Lines 225 to 230 in 5a5258c

auto self_info = cuda::detail::getTensorInfo<scalar_t, unsigned int>(self);

auto ret_info = cuda::detail::getTensorInfo<scalar_t, unsigned int>(ret);

auto mask_info = cuda::detail::getTensorInfo<uint8_t, unsigned int>(mask);

self_info.collapseDims();

ret_info.collapseDims();

mask_info.collapseDims(); //ret and mask are collapsed to 1d contiguous tensor

Post this I just printed the dims for each Tensor

std::cout << self_info.dims << " " << mask_info.dims << " " << ret_info.dims << "\n"; auto print_dims = [](auto tensor_info) { for (int i = 0; i < tensor_info.dims; ++i) { std::cout << tensor_info.sizes[i] << " "; } std::cout << "\n"; }; std::cout << "SELF_INFO SIZES:"; print_dims(self_info); std::cout << "MASK_INFO SIZES:"; print_dims(mask_info); std::cout << "RET_INFO SIZES:"; print_dims(ret_info);

And the output is (for the case in the issue with self (2, 3, 3, 3)),

3 3 3 SELF_INFO SIZES:2 3 9 MASK_INFO SIZES:2 3 9 RET_INFO SIZES:2 3 9

This is why I believe, replacing 1 with ADims is correct.
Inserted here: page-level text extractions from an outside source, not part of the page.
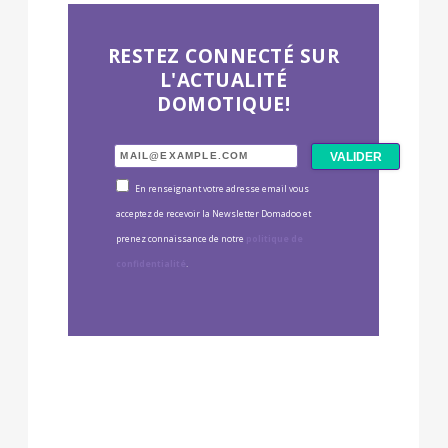
RESTEZ CONNECTÉ SUR
L'ACTUALITÉ
DOMOTIQUE!
En renseignant votre adresse email vous
acceptez de recevoir la Newsletter Domadoo et
prenez connaissance de notre
politique de
confidentialité
.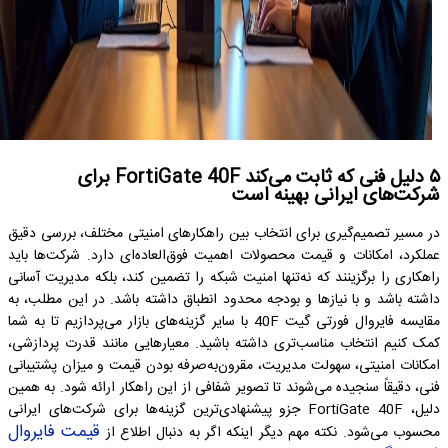
۵ دلیل فنی که ثابت می‌کند FortiGate 40F برای
شرکت‌های ایرانی بهینه است
در مسیر تصمیم‌گیری برای انتخاب بین راهکارهای امنیتی مختلف، بررسی دقیق
عملکرد، امکانات و قیمت محصولات اهمیت فوق‌العاده‌ای دارد. شرکت‌ها باید
راهکاری را برگزینند که نه‌تنها امنیت شبکه را تضمین کند، بلکه مدیریت آسانی
داشته باشد و با نیازها و بودجه محدود انطباق داشته باشد. در این مطلب، به
مقایسه فایروال فورتی گیت 40F با سایر گزینه‌های بازار می‌پردازیم تا به شما
کمک کنیم انتخاب مناسب‌تری داشته باشید. معیارهایی مانند قدرت پردازشی،
امکانات امنیتی، سهولت مدیریت، مقرون‌به‌صرفه بودن قیمت و میزان پشتیبانی
فنی، دقیقاً سنجیده می‌شوند تا تصویر شفافی از این راهکار ارائه شود. به همین
دلیل، FortiGate 40F جزو پیشنهادی‌ترین گزینه‌ها برای شرکت‌های ایرانی
قیمت فایروال
محسوب می‌شود. نکته مهم دیگر اینکه اگر به دنبال اطلاع از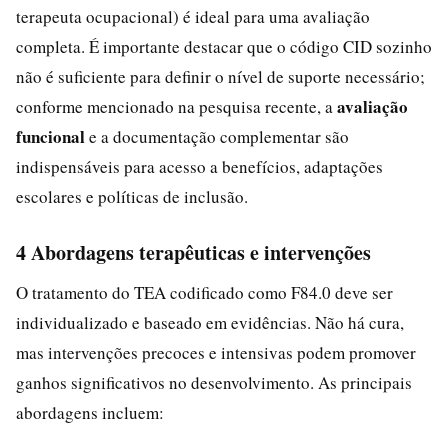
terapeuta ocupacional) é ideal para uma avaliação
completa. É importante destacar que o código CID sozinho
não é suficiente para definir o nível de suporte necessário;
avaliação
conforme mencionado na pesquisa recente, a
funcional
e a documentação complementar são
indispensáveis para acesso a benefícios, adaptações
escolares e políticas de inclusão.
4 Abordagens terapêuticas e intervenções
O tratamento do TEA codificado como F84.0 deve ser
individualizado e baseado em evidências. Não há cura,
mas intervenções precoces e intensivas podem promover
ganhos significativos no desenvolvimento. As principais
abordagens incluem: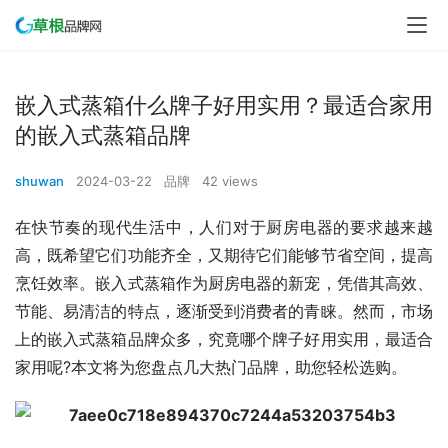
嵌入式蒸箱什么牌子好用实用？最适合家用
的嵌入式蒸箱品牌
shuwan
2024-03-22
品牌
42 views
在快节奏的现代生活中，人们对于厨房电器的要求越来越
高，既希望它们功能齐全，又期待它们能够节省空间，提高
烹饪效率。嵌入式蒸箱作为厨房电器的新宠，凭借其高效、
节能、易清洁的特点，逐渐受到消费者的青睐。然而，市场
上的嵌入式蒸箱品牌众多，究竟哪个牌子好用实用，最适合
家用呢?本文将为您盘点几大热门品牌，助您轻松选购。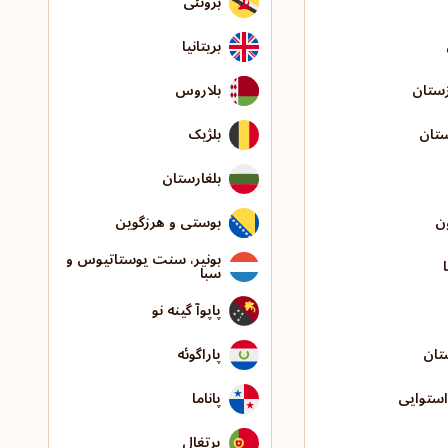
برونئی
بریتانیا
ستان
بلاروس
ستان
بلژیک
بلغارستان
ن
بوستی و هرزگوین
بونیر، سنت یوستاتیوس و
سبا
پاپوآ گینه نو
تان
پاراگوئه
استوایی
پاناما
پرتغال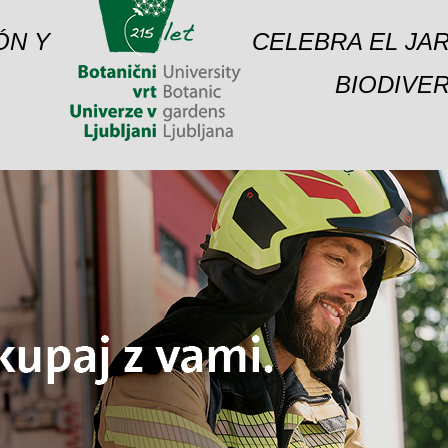
ÓN Y
CELEBRA EL JAR
BIODIVER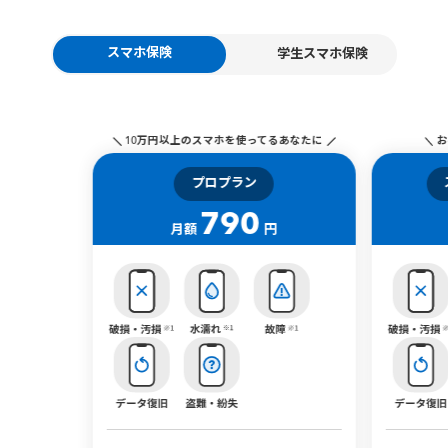
スマホ保険
学生スマホ保険
10万円以上のスマホを使ってるあなたに
お
プロプラン
790
月額
円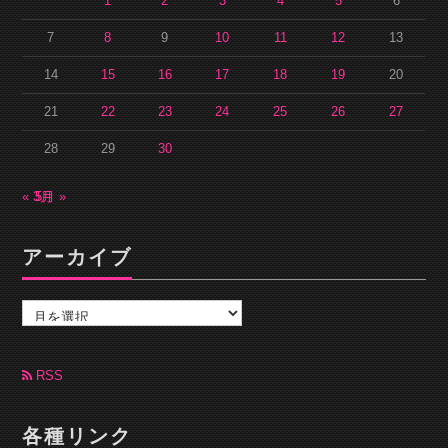
1
2
3
4
5
6
7
8
9
10
11
12
13
14
15
16
17
18
19
20
21
22
23
24
25
26
27
28
29
30
« 3月
5月 »
アーカイブ
ア
ー
カ
イ
ブ
RSS
各種リンク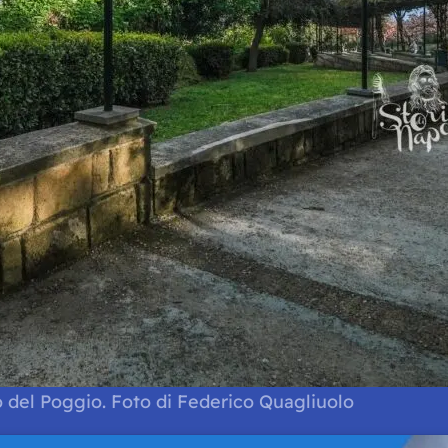
o del Poggio. Foto di Federico Quagliuolo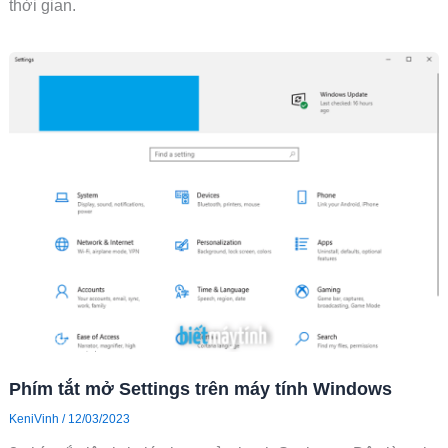
thời gian.
Phím tắt mở Settings trên máy tính Windows
KeniVinh
/
12/03/2023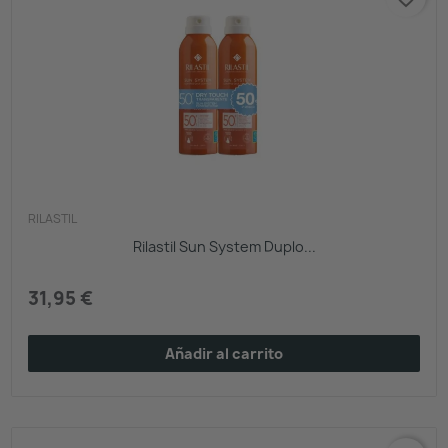
RILASTIL
Rilastil Sun System Duplo...
31,95 €
Añadir al carrito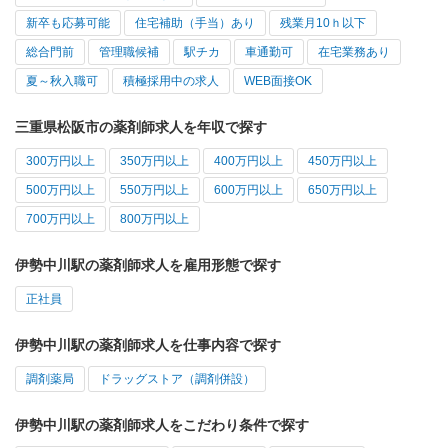
新卒も応募可能
住宅補助（手当）あり
残業月10ｈ以下
総合門前
管理職候補
駅チカ
車通勤可
在宅業務あり
夏～秋入職可
積極採用中の求人
WEB面接OK
三重県松阪市の薬剤師求人を年収で探す
300万円以上
350万円以上
400万円以上
450万円以上
500万円以上
550万円以上
600万円以上
650万円以上
700万円以上
800万円以上
伊勢中川駅の薬剤師求人を雇用形態で探す
正社員
伊勢中川駅の薬剤師求人を仕事内容で探す
調剤薬局
ドラッグストア（調剤併設）
伊勢中川駅の薬剤師求人をこだわり条件で探す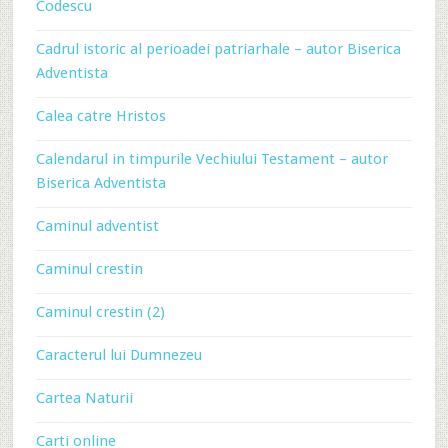
Codescu
Cadrul istoric al perioadei patriarhale – autor Biserica
Adventista
Calea catre Hristos
Calendarul in timpurile Vechiului Testament – autor
Biserica Adventista
Caminul adventist
Caminul crestin
Caminul crestin (2)
Caracterul lui Dumnezeu
Cartea Naturii
Carti online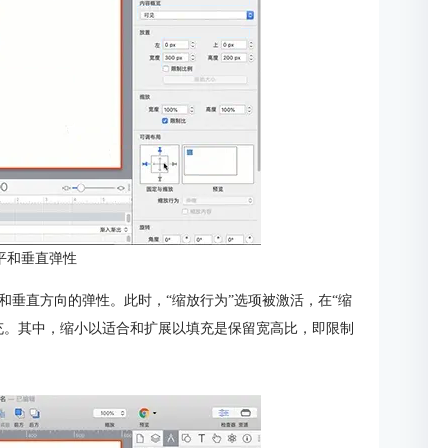
平和垂直弹性
和垂直方向的弹性。此时，“缩放行为”选项被激活，在“缩
充。其中，缩小以适合和扩展以填充是保留宽高比，即限制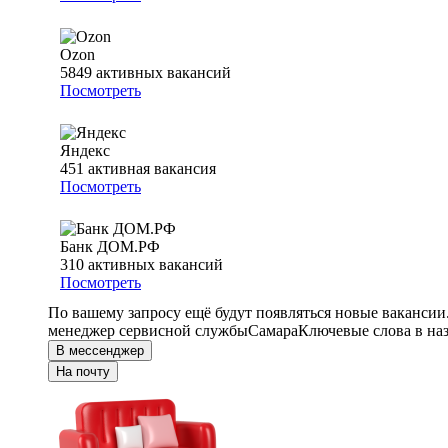
Ozon
5849
активных вакансий
Посмотреть
Яндекс
451
активная вакансия
Посмотреть
Банк ДОМ.РФ
310
активных вакансий
Посмотреть
По вашему запросу ещё будут появляться новые вакансии
менеджер сервисной службы
Самара
Ключевые слова в на
В мессенджер
На почту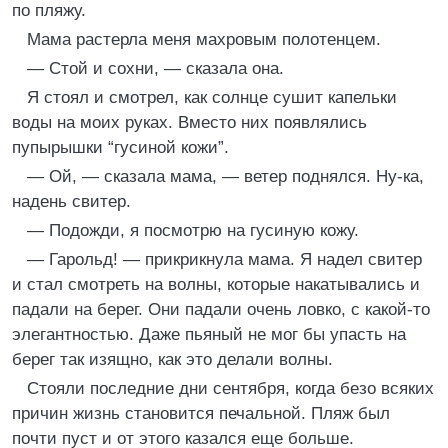
по пляжу.
Мама растерла меня махровым полотенцем.
— Стой и сохни, — сказала она.
Я стоял и смотрел, как солнце сушит капельки
воды на моих руках. Вместо них появлялись
пупырышки “гусиной кожи”.
— Ой, — сказала мама, — ветер поднялся. Ну-ка,
надень свитер.
— Подожди, я посмотрю на гусиную кожу.
— Гарольд! — прикрикнула мама. Я надел свитер
и стал смотреть на волны, которые накатывались и
падали на берег. Они падали очень ловко, с какой-то
элегантностью. Даже пьяный не мог бы упасть на
берег так изящно, как это делали волны.
Стояли последние дни сентября, когда безо всяких
причин жизнь становится печальной. Пляж был
почти пуст и от этого казался еще больше.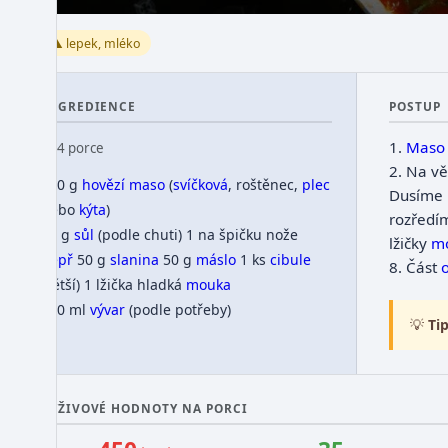
⚠️ lepek, mléko
INGREDIENCE
POSTUP
1.
Maso
👥 4 porce
2.
Na vět
750 g
hovězí maso
(
svíčková
, roštěnec,
plec
Dusíme
nebo
kýta
)
rozřed
10 g
sůl
(podle chuti)
1 na špičku nože
lžičky
m
pepř
50 g
slanina
50 g
máslo
1 ks
cibule
8.
Část
(větší)
1 lžička hladká
mouka
200 ml
vývar
(podle potřeby)
💡
Tip
VÝŽIVOVÉ HODNOTY NA PORCI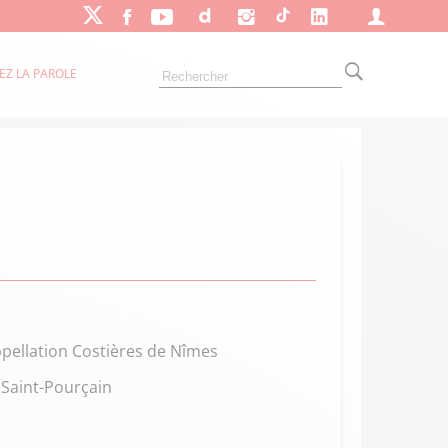
EZ LA PAROLE
pellation Costières de Nîmes
 Saint-Pourçain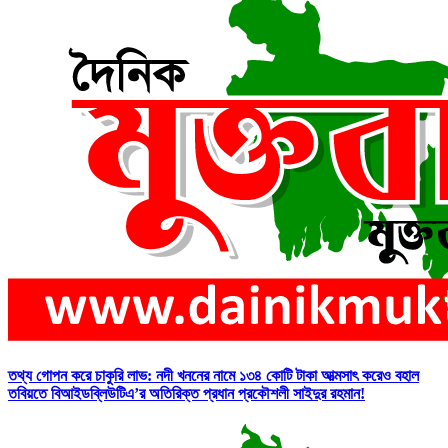
তথ্য গোপন করে চাকুরি লাভ: নদী খননের নামে ১৩৪ কোটি টাকা আত্মসাৎ করেও বহাল
তবিয়তে বিআইডব্লিউটিএ’র অতিরিক্ত প্রধান প্রকৌশলী সাইদুর রহমান!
An example in the issue is one of possible failure modes. In other cases input could be discontiguous (not collapsible), but mask/output will be collapsible. In this case ADim will be -1, so using -1 for output will work too, but it's less efficient than 1.

pytorch/aten/src/ATen/native/cuda/Dropout.cu

Lines 200 to 203 in 5a5258c

fused_dropout_cuda(const Tensor& self, double p, c10::optional<Generator> gen_){

auto gen = get_generator_or_default<CUDAGeneratorImpl>(gen_, cuda::detail::getDefaultCUDAGenerator());

Tensor ret = at::empty_like(self, self.suggest_memory_format());

Tensor mask = at::empty(self.sizes(), self.options().dtype(kByte), self.suggest_memory_format());

Also printing the strides after mask using (for the case in the issue with self (2, 3, 3, 3))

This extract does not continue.